TdF_2017__classement_apres_la_4e_etape.jpg Avec tout ça, on en a complètement oublié la première chute. Geraint Thomas s’est retrouvé au sol au milieu d’un enchevêtrement de vélos. Il n’a pas perdu son maillot grâce à la règle des 3 derniers kilomètres. Les images d’une caméra embarquée sur un vélo montrent notamment Michael Matthews (SUN) éviter par miracle l’accident, le vélo d’Andrea Pasqualon (WGG) lui ayant frôlé le dos alors que l’Italien effectuait bien involontairement une figure de vélo cross (en position pour pédaler… si le ciel était la route). Plusieurs Quick Step ont suivi le mouvement, des Bora, des Lotto-Jumbo, c’était un joli petit carnage. J’ai bien regardé les images aériennes, les seules disponibles sauf si des gens ont filmé depuis le trottoir. 2 hommes de Dimension Data (Boasson Hagen et Renshaw) censés mener pour Cavendish étaient détachés devant le peloton (ils faisaient mal leur travail, personnes n’étaient dans les roues). A la sortie du dernier virage à angle droit – adouci par un rond-point – avant la flamme rouge, la tête de peloton était un peu désorganisée et surtout étirée, il fallait donc absolument se replacer pour espérer remporter l’étape. Un poisson-pilote de Démare, en l’occurrence Jacopo Guarnieri, se trouvait en 9e position du peloton, il avait son patron juste derrière lui alors qu’un autre FDJ (Davide Cimolai) restait tout près, mais de l’autre côté du trio de Lotto-Soudal qui remontait Greipel dans un long virage à gauche. Quand l’Allemand a dépassé Guarnieri, il s’est rabattu devant le FDJ en provoquant une vague. Obligé de mettre un coup de guidon et de ralentir, ce dernier a alors pris une charge à l’épaule épaule… infligée par Sagan (je suis à peu près sûr que c’est lui), pris en sandwich entre les 2 FDJ, qui a forcé la porte. C’est alors que Guarnieri a valsé en manquant de faire tomber son leader. Ceux qui suivaient n’ont pu éviter le carton. Ce n’est pas un strike mais un spare car il n’a emporté que les malchanceux se trouvant sur le côté gauche de la route. Faire une liste des victimes de cette chute demanderait du temps et des moyens d’investigation hors de ma portée.

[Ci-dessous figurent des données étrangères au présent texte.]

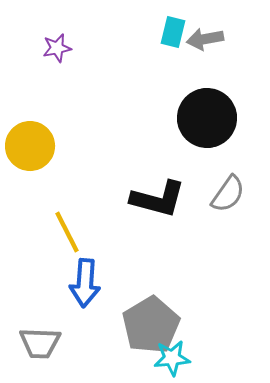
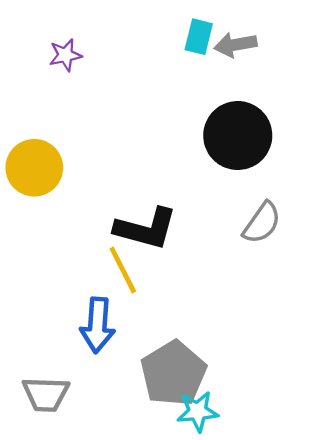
black L-shape: (158, 199) -> (146, 229), moved
yellow line: (67, 232) -> (123, 270), moved

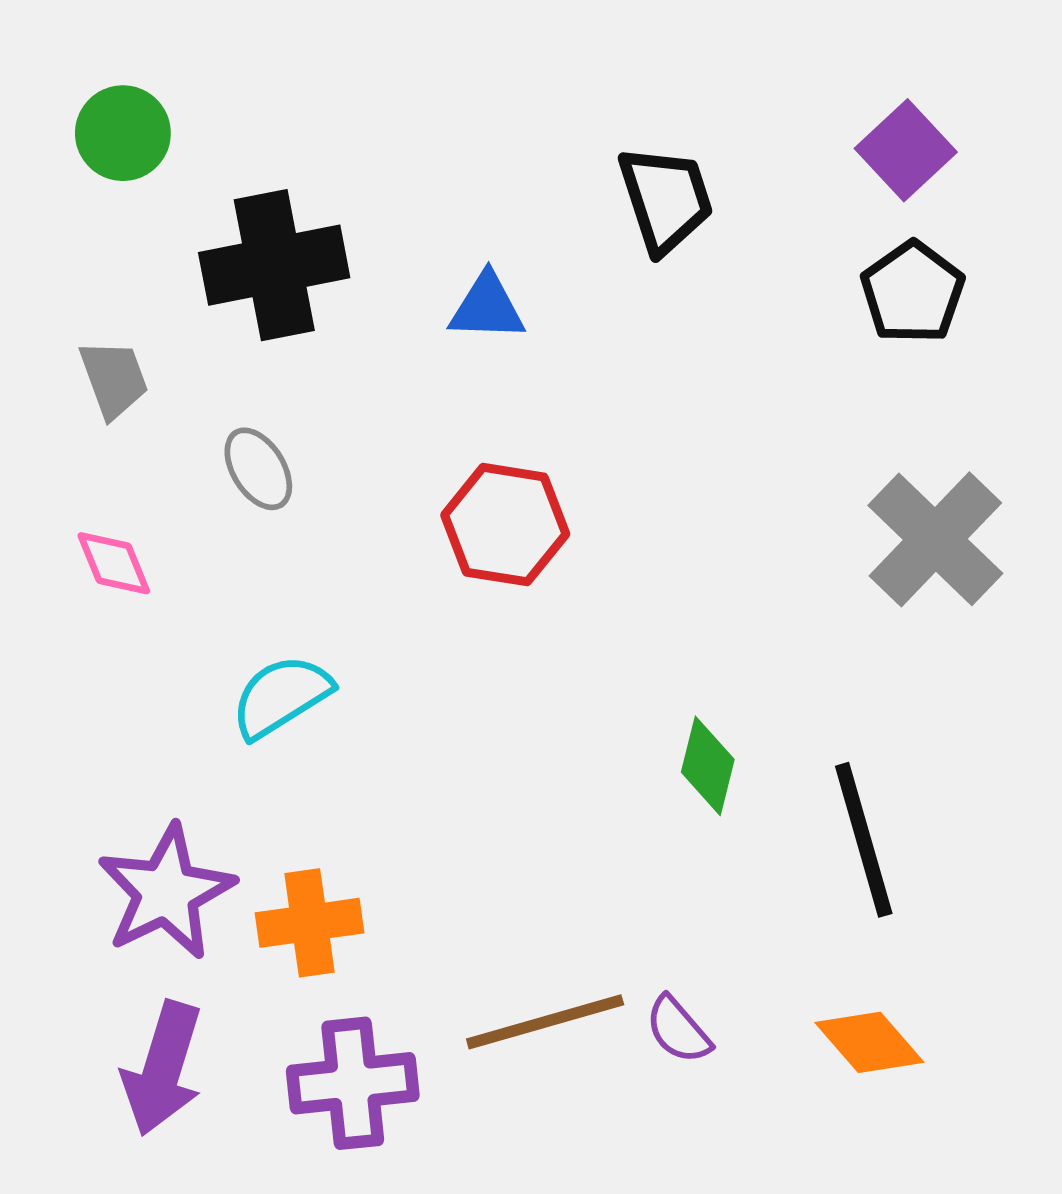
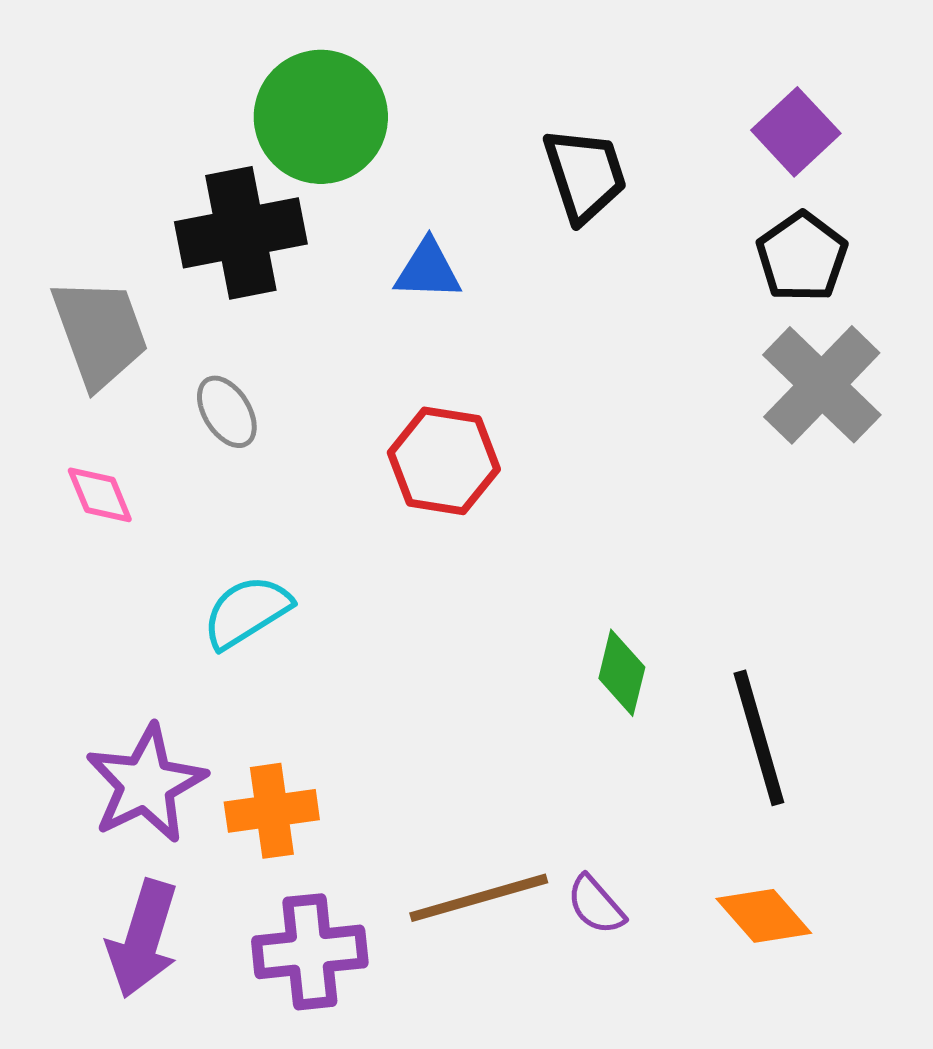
green circle: (123, 133) -> (321, 117), moved, size x1.6
gray trapezoid: (114, 379) -> (100, 333), size x1.6
gray cross: (935, 539) -> (822, 385), moved

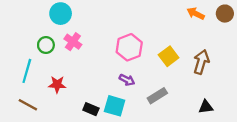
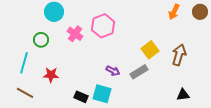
orange arrow: (196, 14) -> (174, 12), turned -91
pink cross: (73, 42) -> (75, 34), moved
pink hexagon: (129, 47) -> (103, 26), moved
gray rectangle: (157, 96) -> (139, 72), moved

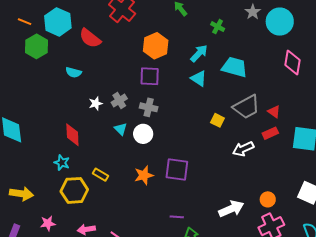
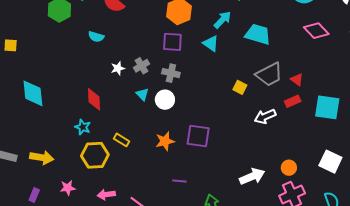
pink diamond: (293, 63) -> (316, 31), turned -55
cyan triangle: (199, 79) -> (211, 43), moved
purple line: (177, 217) -> (179, 181), moved

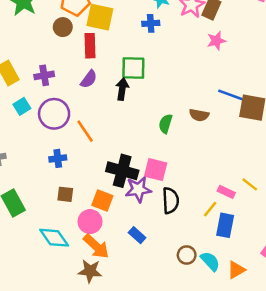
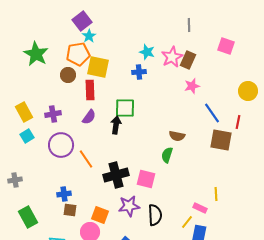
blue line: (231, 95) -> (212, 113), moved, turned 35
cyan square: (22, 106) -> (27, 136), moved
brown semicircle: (199, 115) -> (177, 136), moved
green semicircle: (166, 124) -> (167, 155), moved
blue cross: (58, 158) -> (64, 194), moved
pink square: (156, 170) -> (146, 179), moved
black cross: (122, 171) -> (116, 175), moved, turned -30
yellow line: (250, 184) -> (216, 194), moved, turned 48

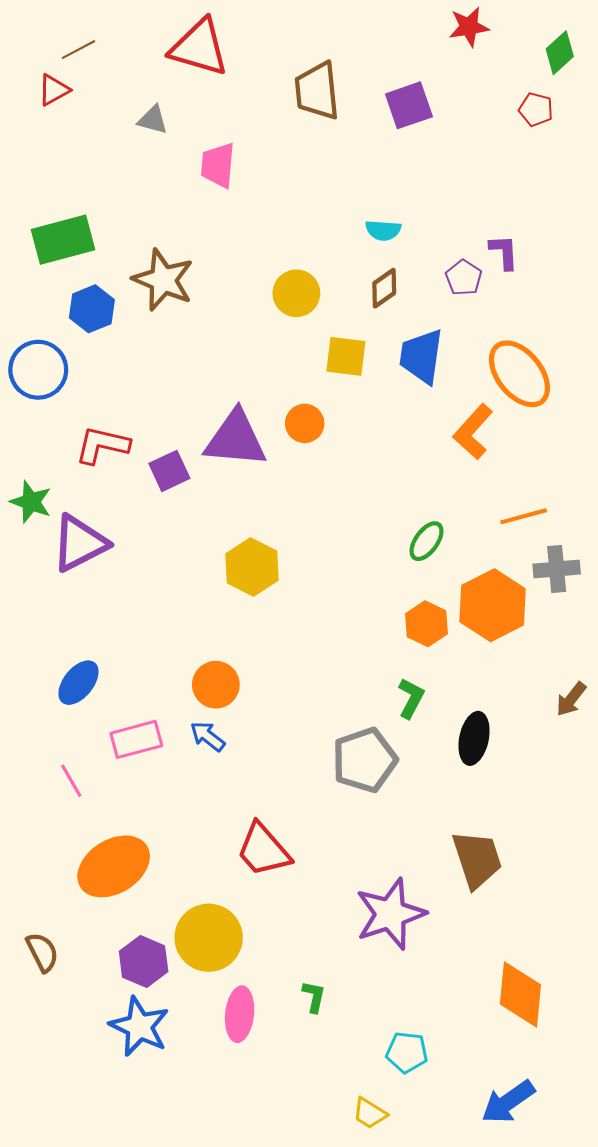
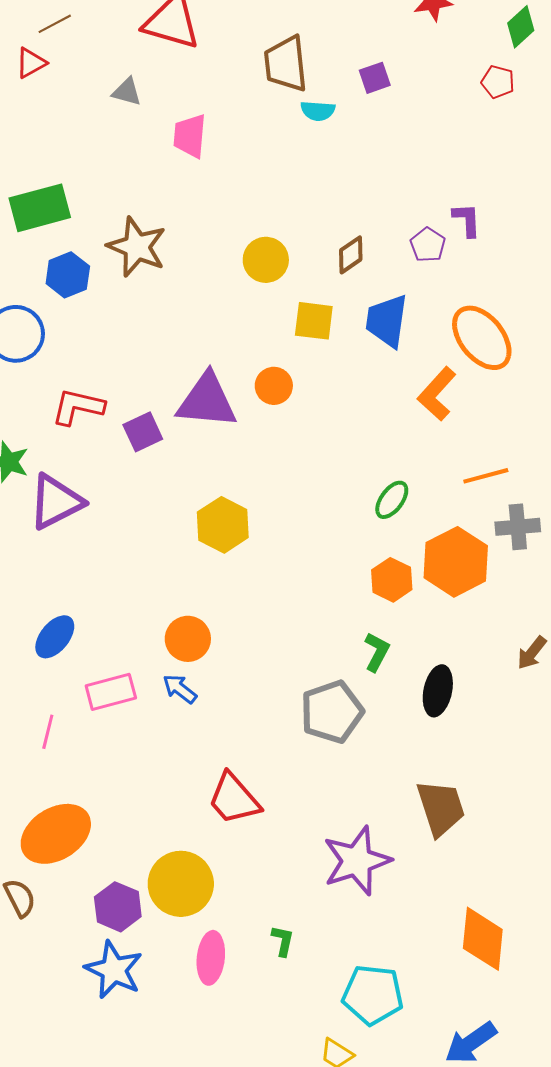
purple square: (409, 105) -> (375, 78), size x0.7
cyan semicircle: (383, 230) -> (318, 111), moved
pink line: (71, 781) -> (48, 732), turned 44
orange ellipse: (114, 866) -> (56, 834), moved
cyan pentagon: (407, 1052) -> (373, 995), size x1.5

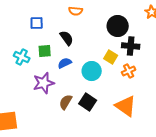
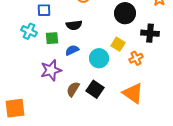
black semicircle: (67, 38) -> (74, 25), turned 119
black cross: (131, 46) -> (150, 33), moved
cyan cross: (22, 57) -> (29, 31), moved

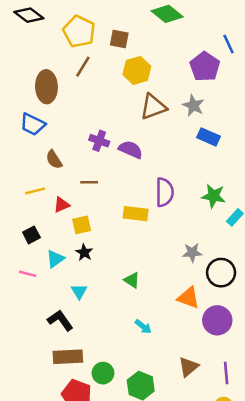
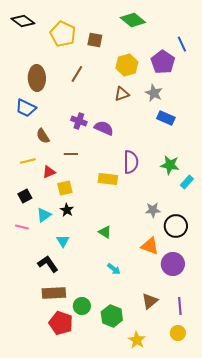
brown line: (83, 67) -> (77, 74), moved
yellow hexagon: (137, 70) -> (127, 65), moved
brown triangle: (153, 107) -> (122, 94), size x0.7

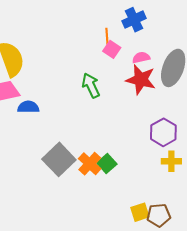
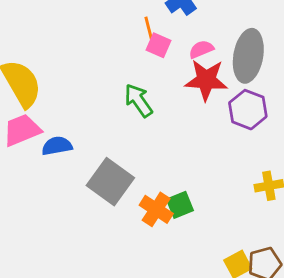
purple hexagon: (163, 132) -> (248, 110), moved
gray square: (59, 159) -> (110, 182), moved
green square: (107, 164) -> (180, 205), turned 30

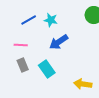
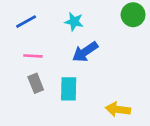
blue line: (29, 20) -> (26, 22), moved
cyan rectangle: (47, 69) -> (69, 89), turned 36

Espérons revoir Démare l’emporter sur ce Tour, mais plus avec son maillot de champion de France. Il change de maillot distinctif en endossant le vert, s’il pouvait gagner sur les Champs en le portant toujours, il entrerait à coup sûr et durablement auprès du public ses galons de héros du cyclisme français.

Note

[1] Updade : il y a bien en réclamation, y compris de la part de Degenkolb.